Sąsiad Pokera i miły ojciec

Wbiegli do domku na drzewie.

- Czemu na nas nakrzyczał? - zapytała zdyszana i zdziwiona Maja.
- Nie mam pojęcia - odpowiedział Aleksander - kto teraz?
- ,,Stefan Rumecki ul. Misiowa 22" - przeczytał Poker.
- Poker, to twój sąsiad! - zawołała dziewczynka.
- Nawet nie wiedziałem - przyznał chłopiec.

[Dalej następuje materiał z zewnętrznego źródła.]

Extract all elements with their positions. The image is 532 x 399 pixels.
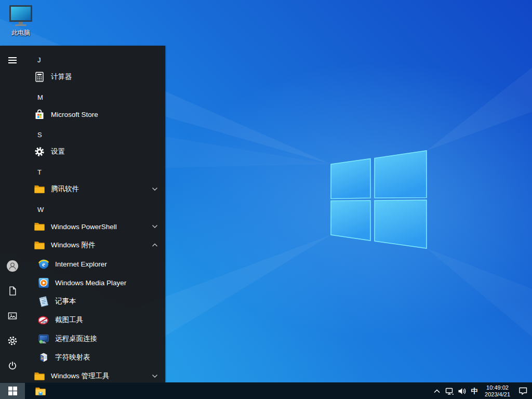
desktop-icon-label: 此电脑	[11, 29, 30, 37]
menu-folder-tencent-software[interactable]: 腾讯软件	[25, 180, 165, 198]
document-icon	[7, 286, 18, 296]
taskbar-clock[interactable]: 10:49:02 2023/4/21	[481, 383, 514, 399]
power-icon	[7, 361, 18, 371]
clock-time: 10:49:02	[486, 384, 509, 391]
folder-icon	[33, 370, 46, 382]
menu-item-windows-media-player[interactable]: Windows Media Player	[25, 273, 165, 292]
character-map-icon: λ	[37, 351, 50, 364]
menu-folder-windows-powershell[interactable]: Windows PowerShell	[25, 217, 165, 236]
settings-icon	[33, 145, 46, 158]
hamburger-icon	[8, 57, 17, 64]
computer-icon	[6, 4, 35, 27]
start-button[interactable]	[0, 383, 25, 399]
folder-icon	[33, 239, 46, 251]
action-center-icon	[518, 387, 528, 395]
volume-button[interactable]	[456, 383, 468, 399]
volume-icon	[458, 387, 467, 395]
section-header-s[interactable]: S	[25, 127, 165, 142]
settings-button[interactable]	[0, 328, 25, 353]
chevron-up-icon	[152, 243, 158, 247]
desktop-icon-this-pc[interactable]: 此电脑	[4, 4, 37, 37]
chevron-up-icon	[433, 389, 441, 394]
start-menu: J 计算器 M	[0, 46, 165, 382]
svg-text:e: e	[42, 260, 45, 268]
clock-date: 2023/4/21	[485, 391, 510, 398]
section-header-t[interactable]: T	[25, 164, 165, 180]
file-explorer-button[interactable]	[30, 383, 51, 399]
section-header-m[interactable]: M	[25, 89, 165, 105]
tray-expand-button[interactable]	[431, 383, 443, 399]
media-player-icon	[37, 276, 50, 289]
system-tray: 中 10:49:02 2023/4/21	[431, 383, 532, 399]
folder-icon	[33, 220, 46, 233]
power-button[interactable]	[0, 353, 25, 378]
start-menu-app-list: J 计算器 M	[25, 46, 165, 382]
notepad-icon	[37, 295, 50, 308]
ime-indicator[interactable]: 中	[468, 383, 481, 399]
menu-item-snipping-tool[interactable]: ✂ 截图工具	[25, 311, 165, 329]
svg-text:✂: ✂	[42, 318, 47, 326]
network-icon	[445, 387, 454, 395]
network-button[interactable]	[443, 383, 456, 399]
gear-icon	[7, 335, 18, 347]
menu-item-settings[interactable]: 设置	[25, 142, 165, 161]
chevron-down-icon	[152, 224, 158, 229]
pictures-button[interactable]	[0, 303, 25, 328]
menu-item-character-map[interactable]: λ 字符映射表	[25, 348, 165, 367]
file-explorer-icon	[34, 385, 47, 397]
folder-icon	[33, 183, 46, 195]
menu-folder-windows-accessories[interactable]: Windows 附件	[25, 236, 165, 255]
taskbar-empty-area	[51, 383, 431, 399]
windows-start-icon	[8, 387, 17, 395]
chevron-down-icon	[152, 374, 158, 378]
menu-item-calculator[interactable]: 计算器	[25, 68, 165, 86]
start-menu-rail	[0, 46, 25, 382]
menu-folder-windows-admin-tools[interactable]: Windows 管理工具	[25, 367, 165, 382]
taskbar: 中 10:49:02 2023/4/21	[0, 382, 532, 399]
user-button[interactable]	[0, 254, 25, 278]
menu-item-remote-desktop[interactable]: 远程桌面连接	[25, 329, 165, 348]
menu-item-notepad[interactable]: 记事本	[25, 292, 165, 311]
chevron-down-icon	[152, 187, 158, 191]
pictures-icon	[7, 311, 18, 321]
section-header-w[interactable]: W	[25, 202, 165, 217]
user-icon	[6, 260, 19, 272]
internet-explorer-icon: e	[37, 258, 50, 270]
menu-item-microsoft-store[interactable]: Microsoft Store	[25, 105, 165, 124]
calculator-icon	[33, 71, 46, 83]
snipping-tool-icon: ✂	[37, 314, 50, 326]
remote-desktop-icon	[37, 332, 50, 345]
menu-expand-button[interactable]	[0, 48, 25, 73]
section-header-j[interactable]: J	[25, 52, 165, 68]
menu-item-internet-explorer[interactable]: e Internet Explorer	[25, 255, 165, 273]
action-center-button[interactable]	[514, 383, 532, 399]
documents-button[interactable]	[0, 278, 25, 303]
store-icon	[33, 108, 46, 121]
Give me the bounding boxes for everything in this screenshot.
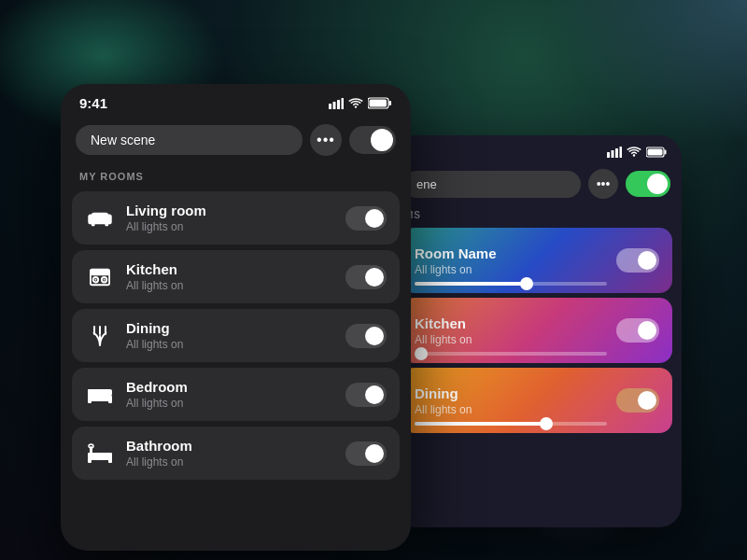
room-name-bathroom: Bathroom: [126, 438, 334, 454]
room-toggle-knob-dining: [365, 327, 384, 345]
svg-rect-20: [105, 222, 108, 226]
back-slider-thumb-2[interactable]: [415, 347, 428, 360]
wifi-icon: [627, 147, 641, 158]
back-more-button[interactable]: •••: [588, 169, 618, 199]
svg-rect-9: [333, 102, 336, 109]
back-slider-fill-1: [415, 282, 530, 286]
svg-point-4: [633, 154, 635, 156]
svg-rect-0: [607, 152, 610, 158]
svg-point-12: [355, 105, 357, 107]
master-toggle[interactable]: [349, 126, 396, 154]
room-item-living-room[interactable]: Living room All lights on: [72, 191, 400, 245]
room-item-bedroom[interactable]: Bedroom All lights on: [72, 368, 400, 421]
room-name-kitchen: Kitchen: [126, 261, 334, 277]
back-room-info-2: Kitchen All lights on: [415, 315, 607, 346]
room-toggle-bathroom[interactable]: [345, 441, 387, 466]
svg-rect-41: [108, 453, 112, 463]
back-room-toggle-knob-1: [638, 251, 656, 270]
back-master-toggle[interactable]: [626, 171, 670, 197]
back-room-info-1: Room Name All lights on: [415, 245, 607, 276]
svg-rect-31: [99, 335, 101, 346]
phone-back: ene ••• MS Room Name All lights on Kitch…: [392, 135, 682, 527]
svg-rect-35: [108, 399, 112, 403]
room-toggle-dining[interactable]: [345, 324, 387, 348]
back-room-slider-3[interactable]: [415, 422, 607, 426]
svg-point-38: [103, 389, 107, 394]
phone-front: 9:41 New scene •••: [61, 84, 411, 551]
back-room-toggle-1[interactable]: [616, 248, 659, 273]
back-room-sub-1: All lights on: [415, 263, 607, 276]
room-name-dining: Dining: [126, 320, 334, 336]
svg-rect-33: [88, 389, 112, 396]
back-room-item-2[interactable]: Kitchen All lights on: [402, 298, 672, 363]
signal-icon: [607, 147, 622, 158]
room-item-dining[interactable]: Dining All lights on: [72, 309, 400, 362]
room-sub-living-room: All lights on: [126, 220, 334, 233]
bed-icon: [85, 380, 115, 410]
svg-rect-14: [389, 101, 392, 105]
back-room-slider-2[interactable]: [415, 352, 607, 356]
room-sub-bedroom: All lights on: [126, 397, 334, 410]
back-slider-thumb-1[interactable]: [520, 277, 533, 290]
room-toggle-living-room[interactable]: [345, 206, 387, 231]
room-toggle-knob-bathroom: [365, 444, 384, 463]
back-slider-fill-3: [415, 422, 549, 426]
svg-rect-19: [92, 222, 95, 226]
room-sub-bathroom: All lights on: [126, 455, 334, 469]
svg-rect-11: [342, 98, 345, 109]
back-status-bar: [392, 135, 682, 165]
room-toggle-bedroom[interactable]: [345, 383, 387, 407]
fork-icon: [85, 321, 115, 351]
bath-icon: [85, 439, 115, 469]
back-room-slider-1[interactable]: [415, 282, 607, 286]
front-header: New scene •••: [61, 119, 411, 167]
room-info-dining: Dining All lights on: [126, 320, 334, 351]
sofa-icon: [85, 203, 115, 233]
back-scene-button[interactable]: ene: [403, 171, 581, 198]
svg-point-37: [93, 389, 98, 394]
room-name-living-room: Living room: [126, 203, 334, 218]
room-toggle-kitchen[interactable]: [345, 265, 387, 289]
rooms-list: Living room All lights on Kitchen: [61, 191, 411, 480]
back-slider-thumb-3[interactable]: [540, 417, 553, 430]
room-item-bathroom[interactable]: Bathroom All lights on: [72, 427, 400, 480]
back-room-name-1: Room Name: [415, 245, 607, 261]
svg-rect-3: [620, 147, 623, 158]
front-signal-icon: [329, 98, 344, 109]
back-room-item-3[interactable]: Dining All lights on: [402, 368, 672, 433]
room-toggle-knob-bedroom: [365, 385, 384, 404]
front-wifi-icon: [348, 98, 363, 109]
svg-rect-10: [337, 100, 340, 109]
back-room-sub-3: All lights on: [415, 403, 607, 416]
new-scene-button[interactable]: New scene: [76, 125, 303, 155]
svg-rect-34: [88, 399, 92, 403]
front-battery-icon: [368, 97, 392, 109]
room-item-kitchen[interactable]: Kitchen All lights on: [72, 250, 400, 303]
svg-point-26: [95, 278, 97, 280]
back-room-name-3: Dining: [415, 385, 607, 401]
room-sub-dining: All lights on: [126, 338, 334, 351]
master-toggle-knob: [371, 129, 393, 151]
svg-rect-23: [91, 269, 109, 274]
svg-rect-7: [648, 149, 663, 156]
svg-rect-21: [92, 212, 108, 217]
back-room-toggle-2[interactable]: [616, 318, 659, 343]
back-room-toggle-3[interactable]: [616, 388, 659, 413]
room-info-bedroom: Bedroom All lights on: [126, 379, 334, 410]
back-room-name-2: Kitchen: [415, 315, 607, 331]
back-section-label: MS: [392, 208, 682, 228]
svg-rect-15: [370, 100, 388, 107]
status-bar: 9:41: [61, 84, 411, 119]
room-name-bedroom: Bedroom: [126, 379, 334, 395]
svg-rect-8: [329, 104, 331, 109]
back-room-toggle-knob-3: [638, 391, 656, 410]
status-time: 9:41: [79, 95, 107, 111]
svg-rect-36: [88, 389, 91, 399]
back-room-item-1[interactable]: Room Name All lights on: [402, 228, 672, 293]
more-options-button[interactable]: •••: [310, 124, 342, 156]
room-toggle-knob-living-room: [365, 209, 384, 228]
svg-point-27: [104, 278, 106, 280]
svg-rect-6: [665, 150, 667, 155]
room-info-living-room: Living room All lights on: [126, 203, 334, 233]
section-label: MY ROOMS: [61, 167, 411, 191]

Poszli tam. Poker zapukał do drzwi. PUK! PUK! Otworzył wysoki i chudy mężczyzna o kruczoczarnych, kręconych włosach. Ubrany był w jasnozielony t-shirt i jeansy. Miał niebieskie oczy. Mężczyzna uśmiechnął się do nich ciepło i powiedział:

- Dzień dobry, o co chodzi?
- Dzień dobry - przywitała się Maja - czy zastaliśmy Stefana Rumeckiego?
- Nie, Stefan dzisiaj rano pojechał do cioci - odparł mężczyzna ja nazywam się Teodor Rumecki i jestem jego tatą. A o co chodzi? Czy Stefan znowu coś przeskrobał? - mina mu zrzedła - a wy kim jesteście?
- Ja jestem Poker Krupnicki - powiedział chłopiec - i mieszkam obok.
- A my jego przyjaciółmi - dodał Aleksander pokazując na siebie i Maje.
- Możemy wejść? - zapytała dziewczynka.
- Tak, proszę odpowiedział Pan Teodor pokazując gestem, żeby weszli.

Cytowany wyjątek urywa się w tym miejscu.